Along with Rakocevic, Duke may also be watching Stevenson junior point guard Jalen Brunson, who according to 247Sports has 14 scholarship offers including one from Kansas and five from Big Ten schools.

Nazos and the Batavia contingent will be looking at Stevenson junior guard Matt Johnson, who moved to Buffalo Grove from Batavia in October of his sophomore year, Nazos said, to live with his father after Johnson’s mother passed away.

Nazos said Johnson still talks with his Batavia pals, who went to see him at this year’s Proviso West Holiday Tournament.

“I’m sure it’s a thing he’s been looking forward to all year,” Nazos said.

The same could be said for Mooseheart, which faces the ninth-ranked team in The Associated Press 3A poll in 18-2 Bartonville-Limestone, which last season beat St. Francis at the supersectional on its way to third-place in Class 3A.

According to Darryl Mellema, Daily Herald correspondent and also an associate editor in the communications department of Moose International, Limestone will be Mooseheart’s toughest opponent since playing Peoria Manual at the Canton Thanksgiving Tournament. Currently the Ramblers are 9-0 in the Northeastern Athletic Conference, coming off a typical 89-44 victory Tuesday over Alden-Hebron.

Mooseheart (18-2) is The Associated Press’ No. 5 team in Class 1A and has lost only to Canton and Manual, on the same day over Thanksgiving. Coach Ron Ahrens’ Ramblers are led by 7-1 Akim Nyang, 6-10 Makur Puou and 6-7 Mangisto Deng.

In Mellema’s postgame report of Mooseheart’s easy win over Alden-Hebron, Ahrens was quoted as saying: “I can’t wait to play Limestone. I know how good they were last year and I want the guys to be challenged. I’m so honored to even be invited, being around this area for 15 years and knowing the legacy Coach Roberts left up there.”

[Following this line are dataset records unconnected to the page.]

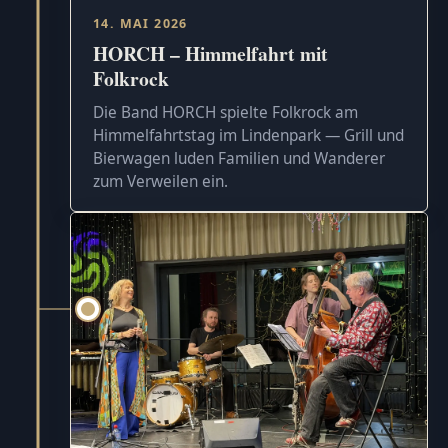
14. MAI 2026
HORCH – Himmelfahrt mit
Folkrock
Die Band HORCH spielte Folkrock am
Himmelfahrtstag im Lindenpark — Grill und
Bierwagen luden Familien und Wanderer
zum Verweilen ein.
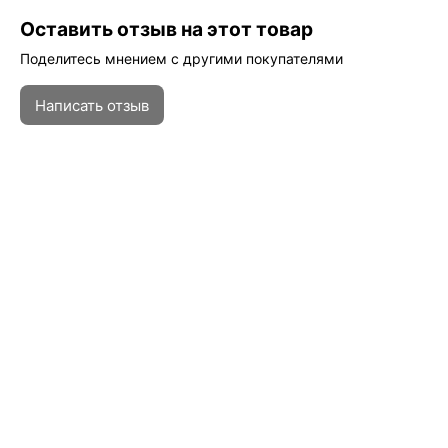
Оставить отзыв на этот товар
Поделитесь мнением с другими покупателями
Написать отзыв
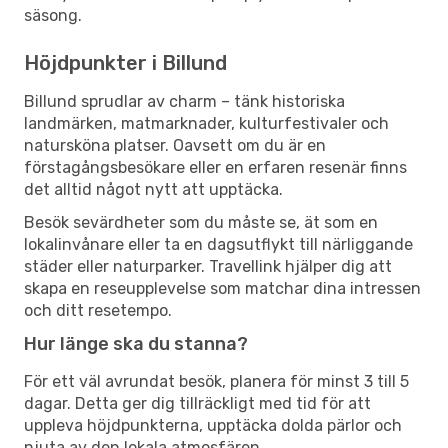
säsong.
Höjdpunkter i Billund
Billund sprudlar av charm – tänk historiska
landmärken, matmarknader, kulturfestivaler och
natursköna platser. Oavsett om du är en
förstagångsbesökare eller en erfaren resenär finns
det alltid något nytt att upptäcka.
Besök sevärdheter som du måste se, ät som en
lokalinvånare eller ta en dagsutflykt till närliggande
städer eller naturparker. Travellink hjälper dig att
skapa en reseupplevelse som matchar dina intressen
och ditt resetempo.
Hur länge ska du stanna?
För ett väl avrundat besök, planera för minst 3 till 5
dagar. Detta ger dig tillräckligt med tid för att
uppleva höjdpunkterna, upptäcka dolda pärlor och
njuta av den lokala atmosfären.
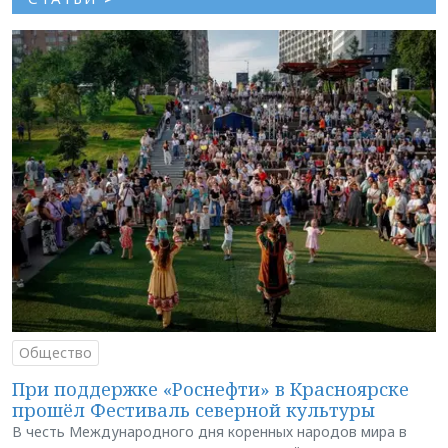
Общество
При поддержке «Роснефти» в Красноярске
прошёл Фестиваль северной культуры
В честь Международного дня коренных народов мира в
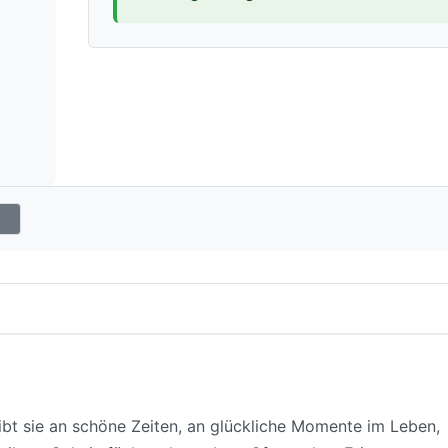
gibt sie an schöne Zeiten, an glückliche Momente im Leben,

Batavia and Mooseheart have a respectful and helpful working relationship. When the Batavia football team was in its championship run, rather than practice on its frozen natural surface, Batavia was welcomed to use Mooseheart Stadium and its FieldTurf surface.

Now that favor has been repaid in a different forum.

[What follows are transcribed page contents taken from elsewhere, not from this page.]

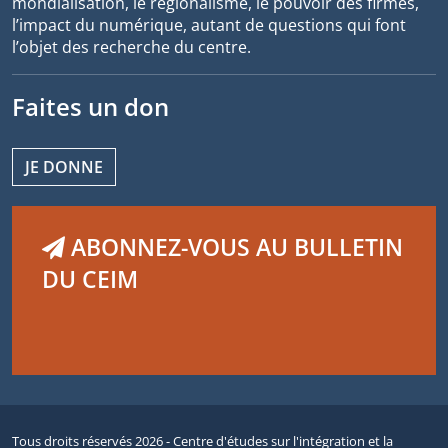
mondialisation, le régionalisme, le pouvoir des firmes,
l’impact du numérique, autant de questions qui font
l’objet des recherche du centre.
Faites un don
JE DONNE
ABONNEZ-VOUS AU BULLETIN
DU CEIM
Tous droits réservés 2026 - Centre d'études sur l'intégration et la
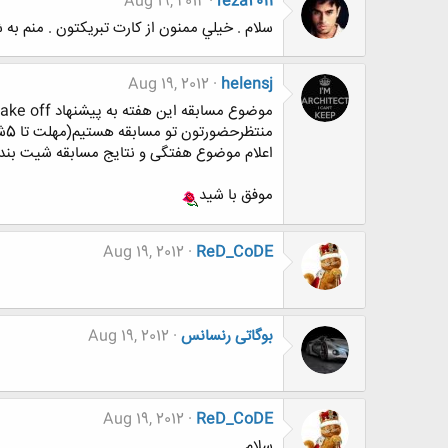
Aug 19, 2012
reza2011
سلام . خيلي ممنون از كارت تبريكتون . منم به ش
Aug 19, 2012
helensj
موضوع مسابقه این هفته به پیشنهاد take off عزیز(برنده سری قبل) اعلام شد
منتظرحضورتون تو مسابقه هستیم(مهلت تا 5شنبه این هفته 8 شب)
اعلام موضوع هفتگی و نتایج مسابقه شیت بن
موفق با شید
Aug 19, 2012
ReD_CoDE
بوگاتی رنسانس
Aug 19, 2012
Aug 19, 2012
ReD_CoDE
سلام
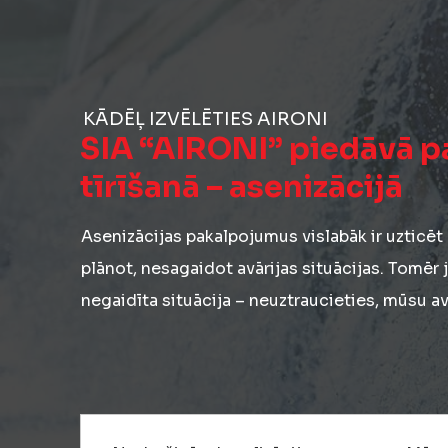
KĀDĒĻ IZVĒLĒTIES AIRONI
SIA “AIRONI” piedāvā p
tīrīšanā – asenizācijā
Asenizācijas pakalpojumus vislabāk ir uzticēt
plānot, nesagaidot avārijas situācijas. Tomēr 
negaidīta situācija – neuztraucieties, mūsu av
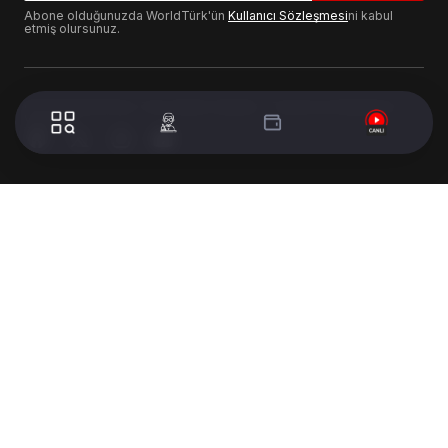
Abone olduğunuzda WorldTürk'ün
Kullanıcı Sözleşmesi
ni kabul
etmiş olursunuz.
© 2024 WorldTurk. Tüm Hakları Saklıdır. - Tasarım & Geliştirme :
Volion's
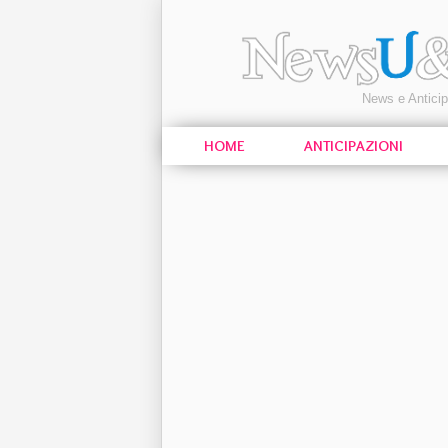
News e Antici
HOME
ANTICIPAZIONI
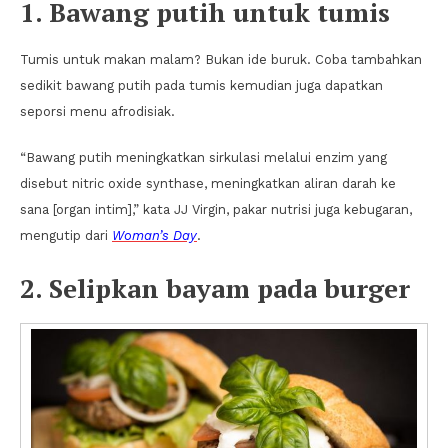
1. Bawang putih untuk tumis
Tumis untuk makan malam? Bukan ide buruk. Coba tambahkan
sedikit bawang putih pada tumis kemudian juga dapatkan
seporsi menu afrodisiak.
“Bawang putih meningkatkan sirkulasi melalui enzim yang
disebut nitric oxide synthase, meningkatkan aliran darah ke
sana [organ intim],” kata JJ Virgin, pakar nutrisi juga kebugaran,
mengutip dari
Woman’s Day
.
2. Selipkan bayam pada burger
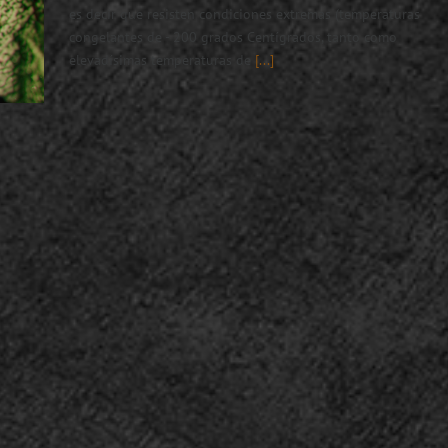
es decir que resisten condiciones extremas (temperaturas
congelantes de - 200 grados Centígrados, tanto como
elevadísimas temperaturas de
[...]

“We wanted to have Mooseheart in, as good as they are,” Nazos said. “We know the coach there, and I think they’re a team that needs to be seen and a team that wants to play great competition, too.”

As for Jim and Sylvia Roberts, Nazos said he tried to get them to “throw out the first ball,” but the retired coach would relent only to a simple acknowledgment.

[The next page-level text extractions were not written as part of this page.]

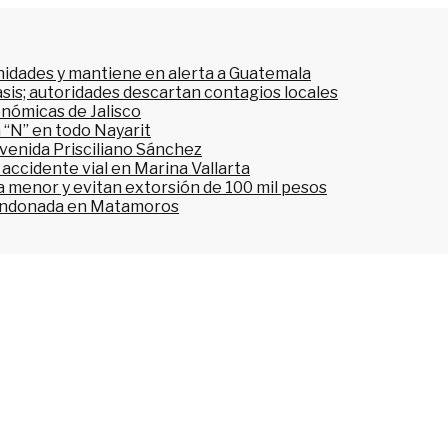
nidades y mantiene en alerta a Guatemala
asis; autoridades descartan contagios locales
onómicas de Jalisco
 “N” en todo Nayarit
avenida Prisciliano Sánchez
accidente vial en Marina Vallarta
n a menor y evitan extorsión de 100 mil pesos
bandonada en Matamoros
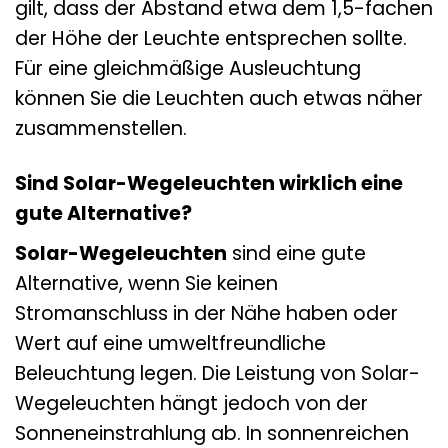
gilt, dass der Abstand etwa dem 1,5-fachen
der Höhe der Leuchte entsprechen sollte.
Für eine gleichmäßige Ausleuchtung
können Sie die Leuchten auch etwas näher
zusammenstellen.
Sind Solar-Wegeleuchten wirklich eine
gute Alternative?
Solar-Wegeleuchten
sind eine gute
Alternative, wenn Sie keinen
Stromanschluss in der Nähe haben oder
Wert auf eine umweltfreundliche
Beleuchtung legen. Die Leistung von Solar-
Wegeleuchten hängt jedoch von der
Sonneneinstrahlung ab. In sonnenreichen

“He’s too humble,” Nazos said.

Making headway: He’s got a way to go before joining the likes of Pingatore, Kerkman and even 196 game-winner Nazos, but with Marmion’s 80-56 victory over Montini on Tuesday, Cadets coach Ryan Paradise earned his 50th career win.

St. Francis coach Bob Ward, now in his third season with the Spartans, won No. 300 in Tuesday’s 54-39 win over Chicago Christian.